Kinship will always be thicker than sworn loyalty, Heinrich thinks, glancing at the eager von Fürstenberg. It is a natural idiocy of man. Detlef is linked to him by both blood and spirit. There is no denying it, he still loves the young canon.
‘I will not sacrifice my cousin.’
‘I promise you, your grace, that no harm will come to the Wittelsbach name.’
‘Break your promise, Wilhelm, and I will break you.’
The horse’s velvet nostrils flare in the freezing night air. Pawing impatiently, the bay tosses its head as the young carabinier slips on the bridle. There is no moon and he can see his companions only by the light of the torch held high by a monk, the reflected flames glinting off the steel of the muskets and the gleaming swords that hang from the soldiers’ belts.

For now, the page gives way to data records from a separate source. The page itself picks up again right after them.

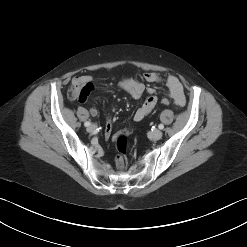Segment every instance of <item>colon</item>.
I'll return each instance as SVG.
<instances>
[{"label":"colon","mask_w":247,"mask_h":247,"mask_svg":"<svg viewBox=\"0 0 247 247\" xmlns=\"http://www.w3.org/2000/svg\"><path fill=\"white\" fill-rule=\"evenodd\" d=\"M90 90H91V88L88 86H85L83 88L71 86L68 94H69L70 98L77 99L80 102H83V101H85L86 97L90 93ZM160 103H161V105L168 107L172 104V101L167 99V98H163V99H161ZM116 144H117V150L119 152L118 163L120 165H122L124 162V156H125V154L127 152V148H128L127 135L124 133L120 134L117 137Z\"/></svg>","instance_id":"1"}]
</instances>
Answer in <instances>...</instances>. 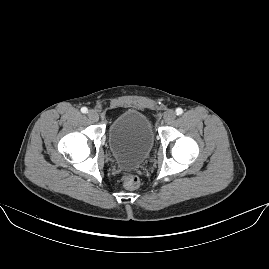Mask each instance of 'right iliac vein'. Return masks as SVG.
Listing matches in <instances>:
<instances>
[{
	"mask_svg": "<svg viewBox=\"0 0 269 269\" xmlns=\"http://www.w3.org/2000/svg\"><path fill=\"white\" fill-rule=\"evenodd\" d=\"M87 116L92 121H98L99 115L95 110H89Z\"/></svg>",
	"mask_w": 269,
	"mask_h": 269,
	"instance_id": "63e3f726",
	"label": "right iliac vein"
}]
</instances>
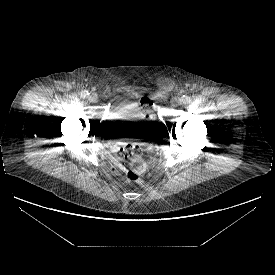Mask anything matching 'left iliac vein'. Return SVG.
Here are the masks:
<instances>
[{
    "instance_id": "1",
    "label": "left iliac vein",
    "mask_w": 275,
    "mask_h": 275,
    "mask_svg": "<svg viewBox=\"0 0 275 275\" xmlns=\"http://www.w3.org/2000/svg\"><path fill=\"white\" fill-rule=\"evenodd\" d=\"M171 104L173 106H178V105L182 104V99L180 97H174L171 100Z\"/></svg>"
}]
</instances>
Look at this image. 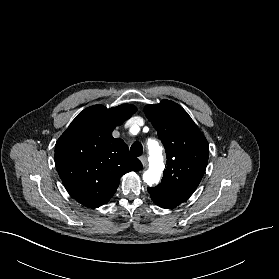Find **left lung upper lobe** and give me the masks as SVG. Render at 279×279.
<instances>
[{
    "label": "left lung upper lobe",
    "instance_id": "5c2ea615",
    "mask_svg": "<svg viewBox=\"0 0 279 279\" xmlns=\"http://www.w3.org/2000/svg\"><path fill=\"white\" fill-rule=\"evenodd\" d=\"M145 114L157 130L167 156L161 183L148 188V192L153 201L179 205L190 198L203 177L209 144L186 111L173 101L147 105Z\"/></svg>",
    "mask_w": 279,
    "mask_h": 279
}]
</instances>
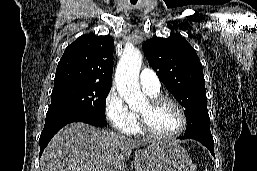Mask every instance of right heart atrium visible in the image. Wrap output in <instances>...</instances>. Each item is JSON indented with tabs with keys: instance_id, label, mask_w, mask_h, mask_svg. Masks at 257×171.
<instances>
[{
	"instance_id": "1",
	"label": "right heart atrium",
	"mask_w": 257,
	"mask_h": 171,
	"mask_svg": "<svg viewBox=\"0 0 257 171\" xmlns=\"http://www.w3.org/2000/svg\"><path fill=\"white\" fill-rule=\"evenodd\" d=\"M104 109L106 117L114 129L124 133L129 129L134 113L114 88L108 92L105 98Z\"/></svg>"
}]
</instances>
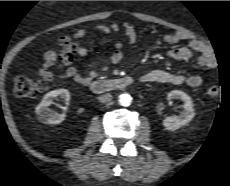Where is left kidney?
<instances>
[{"instance_id": "left-kidney-1", "label": "left kidney", "mask_w": 230, "mask_h": 186, "mask_svg": "<svg viewBox=\"0 0 230 186\" xmlns=\"http://www.w3.org/2000/svg\"><path fill=\"white\" fill-rule=\"evenodd\" d=\"M168 99H180L184 102V111L179 116H167L163 120V126L170 131L177 130L181 126L187 125L194 117L193 101L190 96L180 90H173L168 93Z\"/></svg>"}]
</instances>
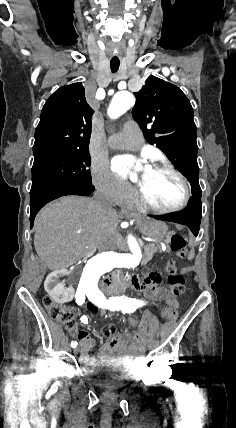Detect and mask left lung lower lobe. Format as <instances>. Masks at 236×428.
<instances>
[{
  "mask_svg": "<svg viewBox=\"0 0 236 428\" xmlns=\"http://www.w3.org/2000/svg\"><path fill=\"white\" fill-rule=\"evenodd\" d=\"M202 215L201 191L192 193L188 206L177 213L168 215H149L158 220L170 221L186 225L197 236Z\"/></svg>",
  "mask_w": 236,
  "mask_h": 428,
  "instance_id": "1",
  "label": "left lung lower lobe"
}]
</instances>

There are fifteen mounted soldiers—young men recruited from the orphanage of the monastery of Saint Peter, patron saint of the cathedral. The carabinier is twenty years old and lost both father and grandfather to the Thirty Years’ War. He smooths down the chainmail vest he wears over his leather jerkin, then adjusts the broad red satin sash which indicates that this morning he rides for the emperor himself. It feels good. Powerful. In this uniform he is a man who belongs, a man who will give his life for the great Holy Roman Empire and Emperor Leopold. A man with purpose, not a terrified boy squatting naked in front of a burning cottage where the raped corpses of his mother and sister swing from the rafters.

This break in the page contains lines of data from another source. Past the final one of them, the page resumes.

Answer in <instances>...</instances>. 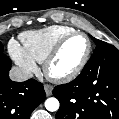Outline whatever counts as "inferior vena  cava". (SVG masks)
Masks as SVG:
<instances>
[{
	"label": "inferior vena cava",
	"instance_id": "obj_1",
	"mask_svg": "<svg viewBox=\"0 0 119 119\" xmlns=\"http://www.w3.org/2000/svg\"><path fill=\"white\" fill-rule=\"evenodd\" d=\"M10 79L17 82H23L33 77V74L19 67H12L9 73Z\"/></svg>",
	"mask_w": 119,
	"mask_h": 119
}]
</instances>
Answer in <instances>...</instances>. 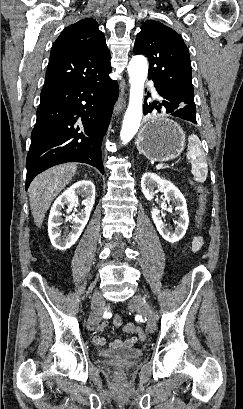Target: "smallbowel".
I'll return each instance as SVG.
<instances>
[{
	"instance_id": "small-bowel-1",
	"label": "small bowel",
	"mask_w": 243,
	"mask_h": 409,
	"mask_svg": "<svg viewBox=\"0 0 243 409\" xmlns=\"http://www.w3.org/2000/svg\"><path fill=\"white\" fill-rule=\"evenodd\" d=\"M204 245V239L201 236L196 237V239L192 242V250L193 252H198ZM108 325L107 321H104L103 323H101L100 327H99V333L95 334L93 337V342L98 345V346H103L106 343L105 338L100 334L102 333L106 327ZM138 340H141L139 338V336L133 335L131 337H129L128 339L122 341V340H116L114 341L111 346L112 347H126V348H130L132 346H134Z\"/></svg>"
}]
</instances>
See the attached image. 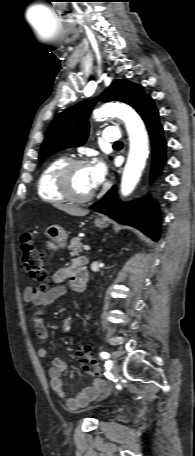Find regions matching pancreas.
Instances as JSON below:
<instances>
[{
  "instance_id": "cf45deb5",
  "label": "pancreas",
  "mask_w": 195,
  "mask_h": 456,
  "mask_svg": "<svg viewBox=\"0 0 195 456\" xmlns=\"http://www.w3.org/2000/svg\"><path fill=\"white\" fill-rule=\"evenodd\" d=\"M81 246V239L78 237L73 238L70 242V246L68 247V249L71 250V255H78L79 253H81Z\"/></svg>"
}]
</instances>
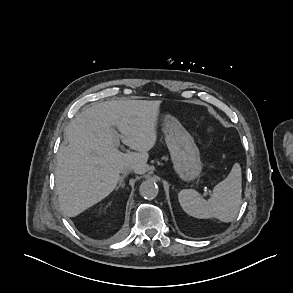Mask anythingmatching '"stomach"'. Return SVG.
Instances as JSON below:
<instances>
[{
    "mask_svg": "<svg viewBox=\"0 0 293 293\" xmlns=\"http://www.w3.org/2000/svg\"><path fill=\"white\" fill-rule=\"evenodd\" d=\"M163 132L169 149L173 169L183 181H193L202 170L199 150L191 135L172 116L163 121Z\"/></svg>",
    "mask_w": 293,
    "mask_h": 293,
    "instance_id": "1",
    "label": "stomach"
}]
</instances>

The carabinier slips his foot into the silver stirrup and throws his long graceful leg across the stallion.
Detlef, in a scarlet cloak which reaches to his ankles, sits astride his own horse, a beautiful black Hanoverian mare, at the head of the squadron of riders. His expression is stern, hiding the revulsion he feels. He glances back and is privately appalled at the youth of the soldiers waiting behind him in the flickering shadows. Their eager open faces remind him too vividly of the carnage he witnessed himself: death slashing beauty across the throat, bodies ripped open and left bleeding like strange fruits scattered over abandoned fields. The plough still standing buried in mud, poised for a harvest that would never come. An endless war which fragmented his whole world. And for what? To reduce Germania to a motley quilt of princedoms all jostling for power.
Detlef glances at the banner a page carries. It bears the black double-headed eagle with a crown on each head. Clutched in one talon is a sceptre, in the other a sword, representing church and state: the symbol of the Hapsburgs. The other side of the banner carries a simple black cross against a white background: the emblem of the archbishops of Cologne.

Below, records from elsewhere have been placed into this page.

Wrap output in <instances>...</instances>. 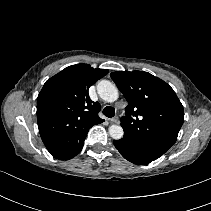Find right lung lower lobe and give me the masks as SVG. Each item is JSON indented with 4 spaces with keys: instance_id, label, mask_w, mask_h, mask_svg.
I'll use <instances>...</instances> for the list:
<instances>
[{
    "instance_id": "right-lung-lower-lobe-1",
    "label": "right lung lower lobe",
    "mask_w": 211,
    "mask_h": 211,
    "mask_svg": "<svg viewBox=\"0 0 211 211\" xmlns=\"http://www.w3.org/2000/svg\"><path fill=\"white\" fill-rule=\"evenodd\" d=\"M84 140H85V138H84ZM84 140H83V142L81 143V145H80V147H79V149L77 150V152L74 154V156H76L80 151H81V149H82V147H83V144H84ZM73 156V157H74ZM72 157V158H73Z\"/></svg>"
}]
</instances>
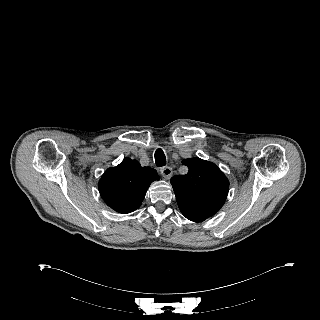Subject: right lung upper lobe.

Often Detlef feels as if he was born into unfortunate times. The noble values of the last century, when Cologne was at the apex of its power, have vanished. All that is left is a dwindling city, an obsolete organ infested with its own petty rivalries and self-importance. And yet the canon senses the promise of a huge transformation; cracks of light in a sky so darkened with confusion it is impossible to see the whole horizon. It is Detlef’s great private hope that he will live to see that promised revolution.